Ed's method, called "clabbering," gives you a more sour cream. The texture of clabbered cream will be much like a commercial creme fraiche if you catch it at the right time after clabbering. You can always stir overly thick, clabbered or commercial sour cream into something silkier, lighter, and more like creme fraiche. Attack it with a fork, con brio.
My wife never liked scrambled eggs but did like omelets. The method I use which suits her is as follows:
Whisk (or beat with a fork) two eggs until well mixed, but do not beat them fluffy. You may add pepper -- preferably white -- if you like, you may also add salt.
Preheat a 10" omelette pan over medium heat. Tip: Well cured, carbon steel, with sloped and ideally rounded sides is far and away the best. When the pan is evenly heated, oil it lightly with corn oil, or other light cooking oil.

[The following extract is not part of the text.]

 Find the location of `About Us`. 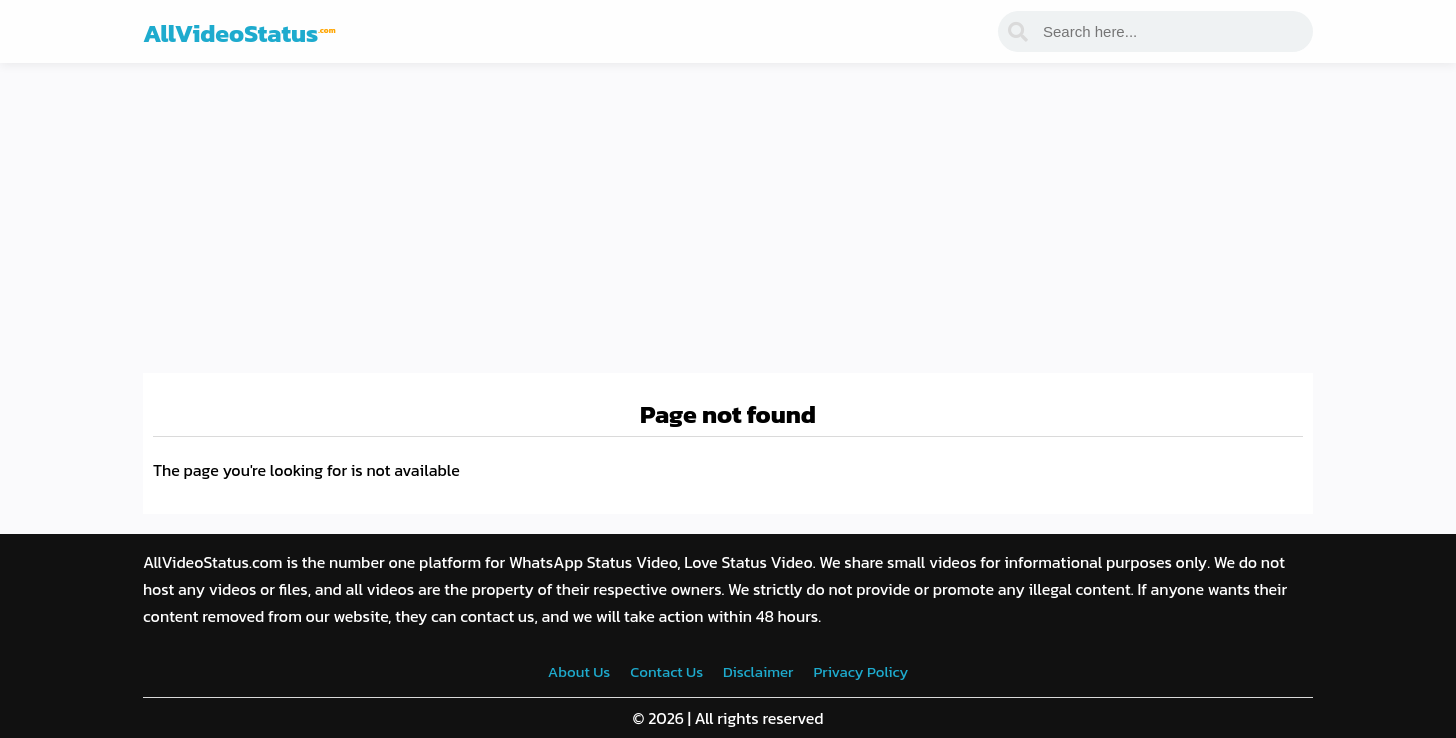 About Us is located at coordinates (579, 671).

When the oil is hot, remove the pan from the flame to prevent scorching, burning or browning, and immediately add two tsp of butter (one in your case). The butter will begin to melt and foam. Return the pan to the fire.

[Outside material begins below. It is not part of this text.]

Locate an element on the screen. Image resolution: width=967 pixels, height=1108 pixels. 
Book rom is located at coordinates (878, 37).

Beat the eggs again to make sure they haven't separated.
As soon as the foam from the butter subsides, pour the eggs into the pan. Stir the mixture in center of the pan with your fork. Wait about 20 seconds and shake the pan. You should see a layer at the bottom of the pan, reaching all the way to the edge, shake loose. If you don't, wait another 20 seconds and try again.
Tilt the pan away from you slightly, then use your fork to push the cooked eggs to the far edge. Holding the eggs there, tilt the pan towards you, so the uncooked egg mixture flows into the hot area of the pan.
When the fresh layer of cooked eggs reaches the edge, fold the eggs in half, as though you were making an omelette, and keep folding and turning. It's better to use the pan to toss-flip, but you may use a spatula if you don't know how. Remove the pan from the flame just before the eggs are cooked as you like -- and allow them to coast to done.
You can judge doneness quite accurately by appearance. For people who like their eggs medium, that means moving the pan when the eggs are still moist and shiny -- and serving them just as they just start to lose their sheen.